• [GOAL OF THE EXERCISE]: Exclude the pictures; give every entry again exactly as written.

>>>

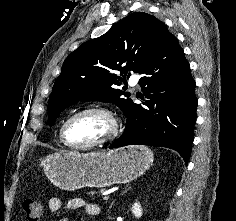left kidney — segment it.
<instances>
[{
  "mask_svg": "<svg viewBox=\"0 0 236 221\" xmlns=\"http://www.w3.org/2000/svg\"><path fill=\"white\" fill-rule=\"evenodd\" d=\"M132 213L136 218H140L143 214L142 207L139 202H135L132 206Z\"/></svg>",
  "mask_w": 236,
  "mask_h": 221,
  "instance_id": "5707ae66",
  "label": "left kidney"
}]
</instances>
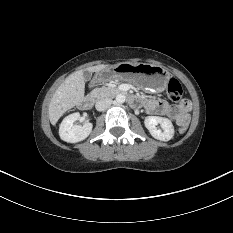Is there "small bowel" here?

<<<

• [EXPECTED ANSWER]:
left kidney — segment it.
<instances>
[{
  "mask_svg": "<svg viewBox=\"0 0 236 221\" xmlns=\"http://www.w3.org/2000/svg\"><path fill=\"white\" fill-rule=\"evenodd\" d=\"M132 213L136 218H140L143 214L142 207L139 202H135L132 206Z\"/></svg>",
  "mask_w": 236,
  "mask_h": 221,
  "instance_id": "5707ae66",
  "label": "left kidney"
}]
</instances>
Is there "small bowel" here?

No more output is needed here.